TASK REQUIREMENTS:
The lines below from the one with "Prototyping & validation" up to and including the one with "Mono Export Templates" are what you should set down, exactly and without pictures.

Page images and extracted text:
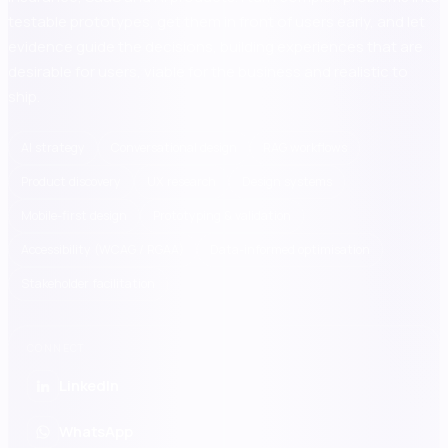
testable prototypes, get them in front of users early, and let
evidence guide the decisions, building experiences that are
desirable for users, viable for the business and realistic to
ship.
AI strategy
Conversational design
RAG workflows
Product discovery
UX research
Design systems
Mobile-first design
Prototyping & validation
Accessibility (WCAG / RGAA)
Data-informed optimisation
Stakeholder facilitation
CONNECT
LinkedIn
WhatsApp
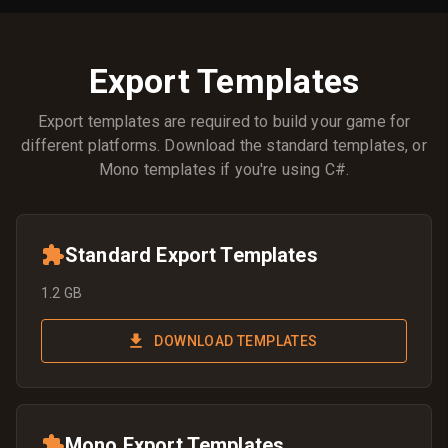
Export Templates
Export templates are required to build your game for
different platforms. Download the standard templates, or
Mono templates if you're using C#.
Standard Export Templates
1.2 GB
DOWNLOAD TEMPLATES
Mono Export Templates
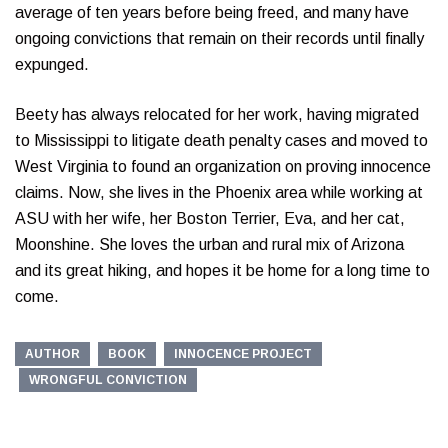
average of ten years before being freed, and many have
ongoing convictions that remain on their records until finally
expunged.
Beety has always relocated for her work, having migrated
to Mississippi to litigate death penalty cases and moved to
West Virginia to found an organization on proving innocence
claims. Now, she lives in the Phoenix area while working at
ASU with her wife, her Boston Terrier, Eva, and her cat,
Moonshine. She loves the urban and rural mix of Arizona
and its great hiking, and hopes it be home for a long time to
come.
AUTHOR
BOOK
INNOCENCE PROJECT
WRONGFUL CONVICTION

==

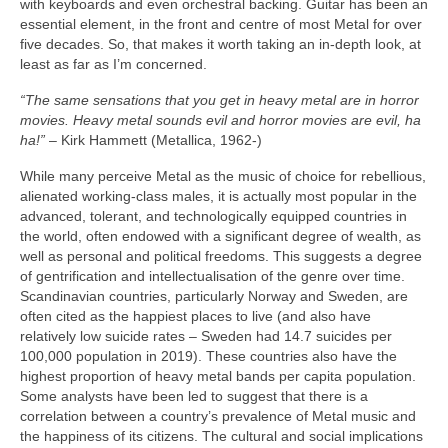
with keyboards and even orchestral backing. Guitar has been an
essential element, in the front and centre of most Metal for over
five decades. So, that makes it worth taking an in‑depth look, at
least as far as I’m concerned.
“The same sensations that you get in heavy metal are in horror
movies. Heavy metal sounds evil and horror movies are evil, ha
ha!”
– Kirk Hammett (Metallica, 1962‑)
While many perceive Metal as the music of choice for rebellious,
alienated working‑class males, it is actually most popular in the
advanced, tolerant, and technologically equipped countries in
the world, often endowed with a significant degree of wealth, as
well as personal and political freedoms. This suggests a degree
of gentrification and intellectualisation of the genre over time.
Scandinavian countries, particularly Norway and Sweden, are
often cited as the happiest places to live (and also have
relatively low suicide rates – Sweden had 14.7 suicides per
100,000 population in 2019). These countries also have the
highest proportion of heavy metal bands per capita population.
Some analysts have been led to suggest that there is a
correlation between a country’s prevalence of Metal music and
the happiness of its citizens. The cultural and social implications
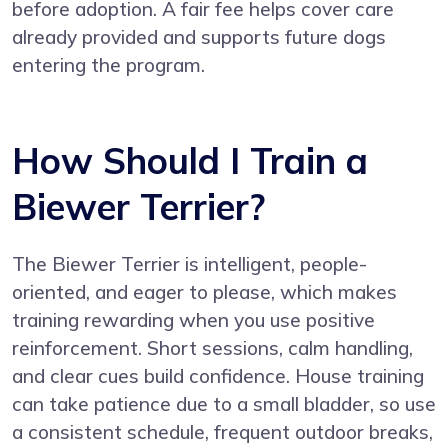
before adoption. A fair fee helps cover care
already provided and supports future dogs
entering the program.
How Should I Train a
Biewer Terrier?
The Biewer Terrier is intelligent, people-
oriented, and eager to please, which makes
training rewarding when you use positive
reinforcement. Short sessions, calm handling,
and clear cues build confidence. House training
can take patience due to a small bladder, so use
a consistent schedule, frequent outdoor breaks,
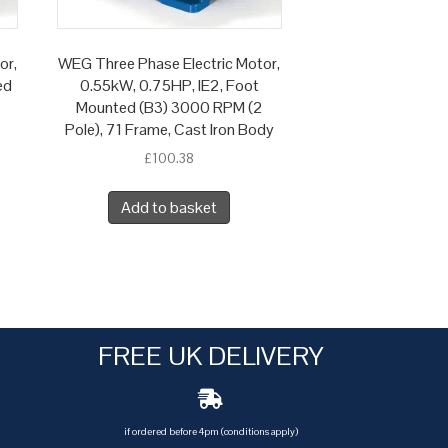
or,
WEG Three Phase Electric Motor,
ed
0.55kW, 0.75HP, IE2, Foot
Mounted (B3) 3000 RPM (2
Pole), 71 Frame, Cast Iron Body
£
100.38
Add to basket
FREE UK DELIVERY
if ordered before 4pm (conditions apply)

TASK RESPONSE:
Prototyping & validation
Accessibility (WCAG / RGAA)
Data-informed optimisation
Stakeholder facilitation
CONNECT
LinkedIn
WhatsApp
Export Templates
Export templates are required to build your game for
different platforms. Download the standard templates, or
Mono templates if you're using C#.
Standard Export Templates
1.2 GB
DOWNLOAD TEMPLATES
Mono Export Templates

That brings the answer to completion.